E o melhor: acreditam que são melhores profissionais exatamente por causa disso.

O estudo, publicado na Harvard Business Review, investigou os hobbies de 56 CEOs que costumam postar ou divulgar suas atividades (em artigos, vídeos ou redes sociais) – por “hobbies”, entenda-se interesses profundos em alguma atividade de lazer em que o indivíduo investe tempo e energia consideráveis.

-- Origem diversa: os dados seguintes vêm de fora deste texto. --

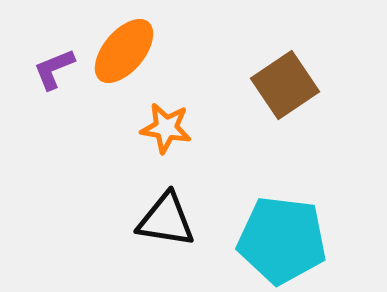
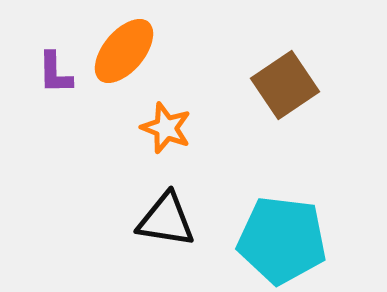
purple L-shape: moved 1 px right, 4 px down; rotated 69 degrees counterclockwise
orange star: rotated 12 degrees clockwise
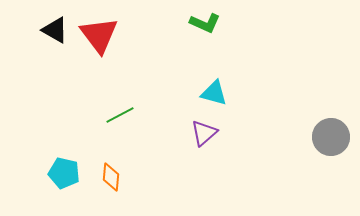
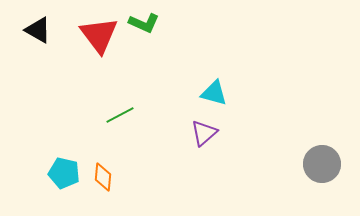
green L-shape: moved 61 px left
black triangle: moved 17 px left
gray circle: moved 9 px left, 27 px down
orange diamond: moved 8 px left
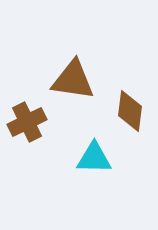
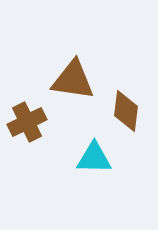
brown diamond: moved 4 px left
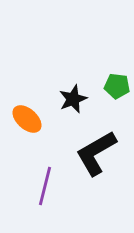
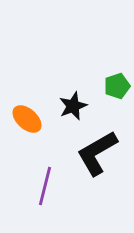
green pentagon: rotated 25 degrees counterclockwise
black star: moved 7 px down
black L-shape: moved 1 px right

Os hobbies variaram de tocar guitarra e tocar como DJ a participar de provas de mountain bike e triathlon. O objetivo da pesquisa era descobrir se esses líderes consideravam que os hobbies os ajudavam em suas habilidades de liderança.

Para os CEOs que praticam esportes de endurance, as horas gastas em seus esportes têm um enorme impacto em sua vida profissional.

Para eles, “competições ajudam a chegar à melhor versão de si mesmos”.

É o caso, por exemplo, de Mike Gregoire, CEO da CA Technologies, e um entusiasmado mountain biker.

Em 2016, ele convidou 35 dos seus clientes para assistir à final do Tour de France, em Paris, e depois juntou-se a uma pedalada com a equipe Trek-Segafredo.

Para Mike, competições de ciclismo ainda colaboram para divertir e distrair homens de negócios com agendas atribuladas.

LEIA MAIS: 7 maneira de superar os bloqueios mentais

Para ele, há ainda o aspecto da humildade: “Quando você está em cima da bike, ninguém sabe que você é um CEO. Você pedala ao lado de mecânicos, professores e diferentes outros tipos de profissionais – e todos são iguais entre si.”

Para os CEOs entrevistados na pesquisa, exercícios de endurance como pedalar também os coloca no “aqui e agora”, bloqueando pensamentos e preocupações sobre seus afazeres.

“O esporte é uma maneira fantástica de clarear a mente e trabalhar o foco”, disse um dos CEOs que participaram do estudo.